© JUNGE FREIHEIT Verlag GmbH & Co.  www.jungefreiheit.de  05/12 27. Januar 2012

Ein Faß ohne Boden
Zehn Jahre Euro-Bargeld: Die dritte Zwei-Euro-Gesamtausgabe strotzt nur so von politisch korrekter Ikonisierung
Toni Roidl

Zehn Jahre Euro – als Verbraucher und Sparer weiß man wirklich nicht, was es da zu feiern gibt. Doch die Politiker und Funktionäre in Berlin und Brüssel wollen sich die Party nicht vermiesen lassen. Und: „Scheitert der Euro, dann scheitert Europa“, das glaubt nicht nur die Kanzlerin. Um die Lügengeschichte der ungeliebten Währung als bare Münze zu verkaufen, wurde zum Jubelfest ein neues Zwei-Euro-Stück geprägt. Dieses ist bereits die dritte Zwei-Euro-Gesamtausgabe, die motivgleich in allen 17 Mitgliedsstaaten ausgegeben wird. Das neue Motiv wurde bereits im letzten Sommer per Internet-Abstimmung ermittelt. Fast einen ganzen Monat lang konnten alle EU-Bürger für ihren Favoriten aus fünf Entwürfen stimmen, die zuvor von einer Fachjury ausgewählt worden waren. In der 327 Millionen Einwohner zählenden Euro-Zone gaben nur 35.000 Bürger ihre Stimme ab. Das Desinteresse spricht für sich. Gewonnen hat der Entwurf des Österreichers Helmut Andexlinger. Der 38jährige Grafiker aus Linz hat einige internationale Wettbewerbe als Münzgestalter gewonnen. Doch das Zwei-Euro-Stück zum Zehnjährigen sei „mit Abstand das berufliche Highlight“, jubelte der jüngste Designer der Münze Österreich.
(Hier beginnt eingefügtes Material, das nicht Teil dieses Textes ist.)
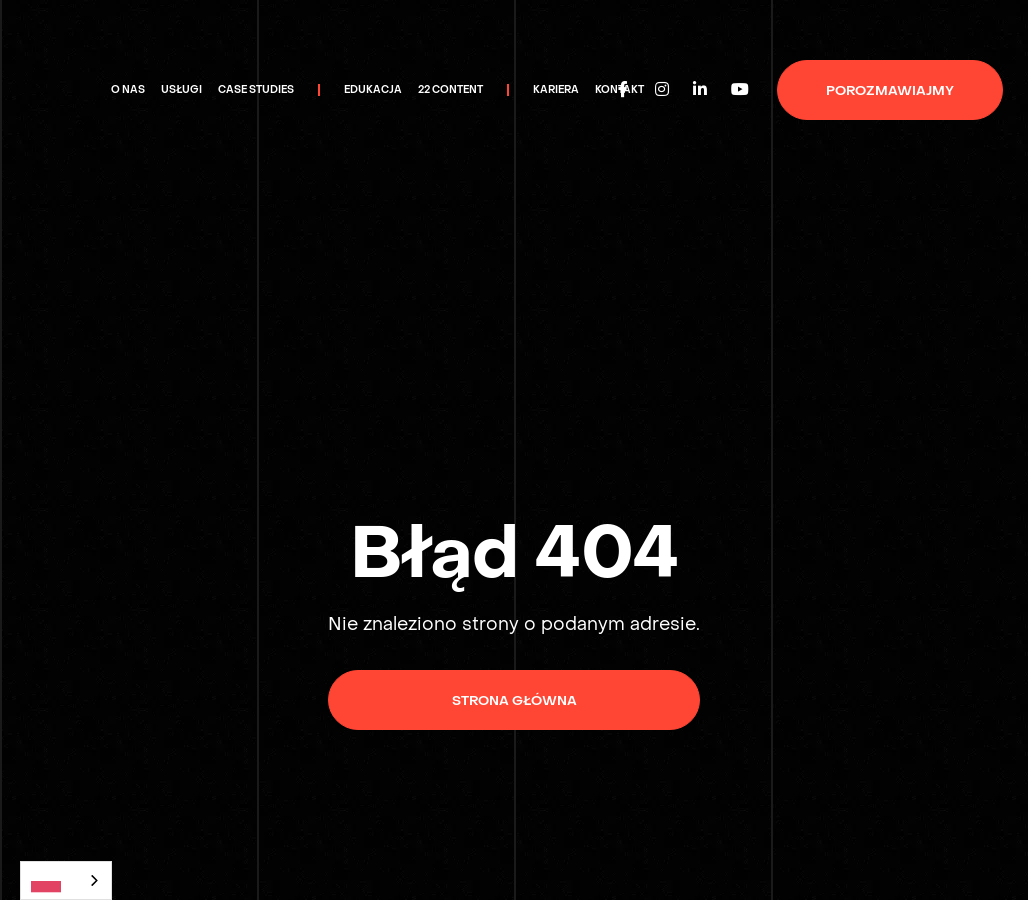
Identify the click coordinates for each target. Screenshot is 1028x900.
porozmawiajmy (890, 90)
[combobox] (66, 880)
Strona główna (514, 700)
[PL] (66, 880)
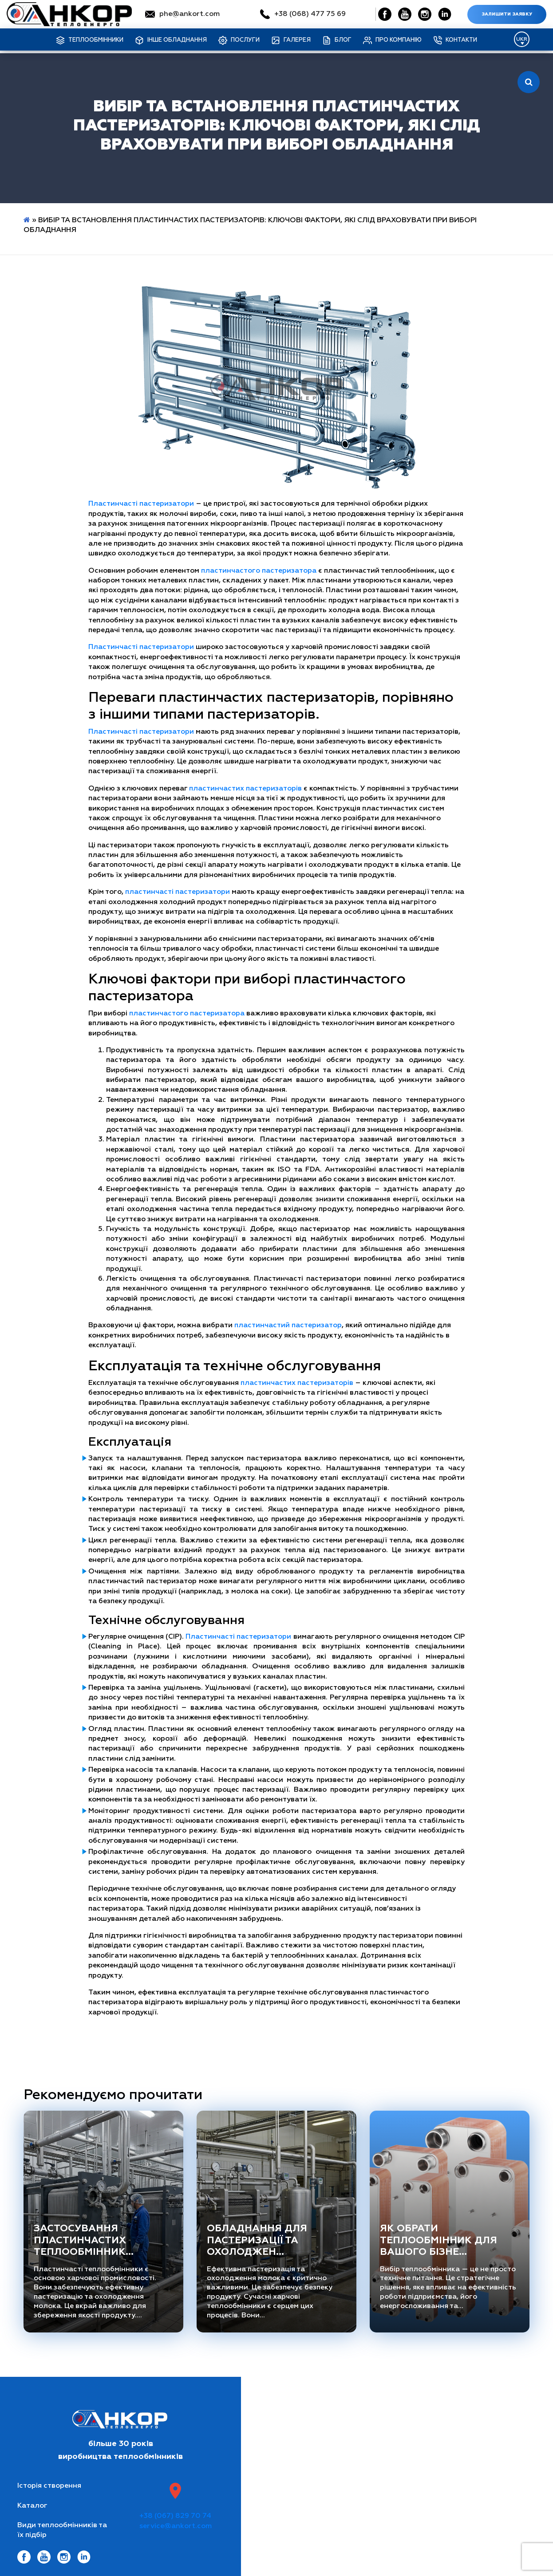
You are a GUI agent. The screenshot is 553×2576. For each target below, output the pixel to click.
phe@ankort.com (189, 14)
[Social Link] (384, 14)
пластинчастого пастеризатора (258, 570)
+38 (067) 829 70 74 (175, 2516)
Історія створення (49, 2485)
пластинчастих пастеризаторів (245, 788)
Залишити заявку (507, 14)
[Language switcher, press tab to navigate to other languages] (521, 39)
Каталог (32, 2505)
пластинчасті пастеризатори (177, 892)
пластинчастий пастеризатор (288, 1325)
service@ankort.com (175, 2526)
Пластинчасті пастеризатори (141, 503)
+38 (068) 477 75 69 (310, 14)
Ein Höhepunkt ist die Zwei-Euro-Münze wirklich, allerdings in ganz anderem Sinne, nämlich einer an dummdreister Wahrnehmungsverzerrung und politisch korrekter Ikonisierung. Die Münze zeige „die Lebensbereiche, die für die Währung wichtig sind“. Der Satz ist ebenso schief wie die Symbolik.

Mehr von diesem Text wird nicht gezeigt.